Bienvenue dans notre revue Tone King Royalist ! Il y a beaucoup de choses que nous avons aimé, mais nous avons aussi quelques critiques, compte tenu de nos attentes élevées. Découvrez ici si cette pédale est vraiment le roi Marshall ultime.
Publié initialement sur Gearnews.de par Andreas Cortes, traduction de Julian Schmauch.
Premières impressions
En entrant dans la revue Tone King Royalist Preamp, j’avais de grandes attentes. En 2024, j’ai vu Greg Koch jouer en live et était impressionné par le son de sa guitare. À l’époque, il jouait sur un combo Tone King Royalist MKIII avec juste un micro Shure SM57 devant. Le son avait tout ce qu’un bon son de guitare devrait avoir.
Ainsi, après les premières annonces précédant le NAMM 2026, j’étais très enthousiasmé par cette version. De plus, le préampli Tone King Imperial a connu un énorme succès l’année dernière. Au déballage, le préampli Tone King Royalist fait une première impression très solide. Le déballer est un vrai bonheur. La pédale est lourde et finement travaillée. Vous tenez entre vos mains un matériel élégant. Les boutons et boutons ont une sensation satisfaisante.
En termes de flux de travail, la mise en page est également bien organisée. Les deux canaux différents sont clairement structurés et la sélection est intuitive même sans manuel. Fondamentalement, vous utilisez la pédale comme un ampli.
À l’arrière, vous trouverez diverses connexions permettant d’insérer des effets en boucle ou de connecter le Royalist à la boucle d’effets d’un ampli. Nous partons du bon pied pour notre revue Tone King Royalist. Jusqu’ici, tout va bien.
Vérifier la configuration
J’ai jumelé le Roi du ton royaliste avec une Fender American Professional II Strat et une Gibson ES-339. Pour le monitoring, j’ai utilisé des moniteurs de studio Bose S1 Pro et Neumann KH 120 A. Cela m’a permis de savoir si le préampli fonctionne de la même manière sur différentes enceintes.
Je voudrais également mentionner que je connais des appareils similaires, tels que le Kemper Profiler, l’UAFX Lion ’68 Super Lead et le Strymon Iridium, grâce à mon travail quotidien.
Comment sonne le Tone King Royalist ?
Les premières notes que vous jouez sont souvent cruciales lorsqu’il s’agit de déterminer si le son d’une pédale ou d’un ampli est attrayant ou rebutant. Je commence toujours avec toutes les commandes réglées à 12 heures et je progresse à partir de là. Dans ce cadre neutre, cependant, le son du Royalist était à la fois trop lourd en aigus et en même temps très lourd en basses. J’ai donc dû l’ajuster d’abord.
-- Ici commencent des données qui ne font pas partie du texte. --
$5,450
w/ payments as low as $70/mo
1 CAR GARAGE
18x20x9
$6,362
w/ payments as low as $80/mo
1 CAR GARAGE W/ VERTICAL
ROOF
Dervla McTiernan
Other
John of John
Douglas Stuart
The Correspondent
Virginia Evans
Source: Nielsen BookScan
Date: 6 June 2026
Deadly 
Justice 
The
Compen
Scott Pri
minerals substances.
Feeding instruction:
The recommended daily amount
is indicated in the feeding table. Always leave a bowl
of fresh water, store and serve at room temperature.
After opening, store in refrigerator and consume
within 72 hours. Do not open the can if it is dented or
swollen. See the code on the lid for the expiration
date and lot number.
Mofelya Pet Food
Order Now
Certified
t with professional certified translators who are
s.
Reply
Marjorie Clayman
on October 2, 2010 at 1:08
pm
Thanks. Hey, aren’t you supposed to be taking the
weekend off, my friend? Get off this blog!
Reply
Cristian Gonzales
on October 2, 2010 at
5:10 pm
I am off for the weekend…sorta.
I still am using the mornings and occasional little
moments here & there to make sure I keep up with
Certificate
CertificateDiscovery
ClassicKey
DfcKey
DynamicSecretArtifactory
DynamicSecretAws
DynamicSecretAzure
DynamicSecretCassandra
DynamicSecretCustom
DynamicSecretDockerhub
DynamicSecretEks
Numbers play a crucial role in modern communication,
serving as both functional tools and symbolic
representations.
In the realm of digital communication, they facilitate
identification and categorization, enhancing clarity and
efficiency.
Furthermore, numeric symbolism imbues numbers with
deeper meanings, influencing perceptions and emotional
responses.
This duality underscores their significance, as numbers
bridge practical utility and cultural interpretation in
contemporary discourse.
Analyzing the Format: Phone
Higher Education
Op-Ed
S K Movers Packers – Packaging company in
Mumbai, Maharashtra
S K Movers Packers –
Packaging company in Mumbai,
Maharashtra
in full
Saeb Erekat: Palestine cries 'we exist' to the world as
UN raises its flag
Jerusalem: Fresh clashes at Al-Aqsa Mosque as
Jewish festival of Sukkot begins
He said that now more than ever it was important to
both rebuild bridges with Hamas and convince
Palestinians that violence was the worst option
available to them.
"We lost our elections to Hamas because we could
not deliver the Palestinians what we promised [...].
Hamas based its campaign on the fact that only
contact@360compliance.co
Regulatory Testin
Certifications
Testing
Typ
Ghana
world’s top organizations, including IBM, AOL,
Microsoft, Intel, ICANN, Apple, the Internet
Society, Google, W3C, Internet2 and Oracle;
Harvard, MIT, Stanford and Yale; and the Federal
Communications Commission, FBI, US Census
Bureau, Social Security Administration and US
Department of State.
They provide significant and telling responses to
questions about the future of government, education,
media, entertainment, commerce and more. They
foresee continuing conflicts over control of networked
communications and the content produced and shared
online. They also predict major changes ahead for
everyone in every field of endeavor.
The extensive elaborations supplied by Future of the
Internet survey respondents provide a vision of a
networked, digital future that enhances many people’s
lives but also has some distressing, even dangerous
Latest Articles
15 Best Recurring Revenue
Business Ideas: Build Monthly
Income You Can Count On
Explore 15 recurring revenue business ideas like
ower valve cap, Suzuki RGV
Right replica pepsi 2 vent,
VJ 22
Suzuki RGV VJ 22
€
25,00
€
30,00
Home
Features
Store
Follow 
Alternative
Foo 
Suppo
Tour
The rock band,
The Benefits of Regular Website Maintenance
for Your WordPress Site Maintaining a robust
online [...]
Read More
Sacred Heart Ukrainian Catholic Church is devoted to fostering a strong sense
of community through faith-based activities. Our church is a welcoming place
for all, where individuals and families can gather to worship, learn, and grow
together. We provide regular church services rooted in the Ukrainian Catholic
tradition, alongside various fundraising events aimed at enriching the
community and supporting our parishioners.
Remontez les aigus à 9 heures et baissez également les basses. Le résultat était bien meilleur maintenant, même si j’avais toujours le sentiment qu’il manquait ici un coupe-haut et un coupe-bas. Nous en reparlerons plus tard.
Ce qui m’a immédiatement impressionné chez le Royalist, c’est sa dynamique et sa qualité de son avec différentes articulations. Lorsque vous grattez les cordes, vous pouvez entendre chaque petite nuance. La structure du gain est également exemplaire et typique de Marshall, même si la marge de gain n’est pas vraiment suffisante pour un gain élevé.
Tone King Royalist Review : Trois modes Marshall
Le trois modes Marshall (1964/1967/1970) offrent des caractéristiques audio distinctes et rendent justice aux modèles homonymes. Les pédales de distorsion ou boosters pré-connectés sont également bien gérés et ne surchargent pas le préampli Royalist.
Cependant, ce haut degré de transparence et de clarté laisse également un peu à désirer en termes de chaleur et de légère compression. Ce qui, considérant que trois lampes de préampli sont au travail ici, c’est un peu déroutant. Le son de base, quelle que soit la sortie, semble déjà un peu dur et froid. Bien entendu, c’est aussi une question de goût personnel.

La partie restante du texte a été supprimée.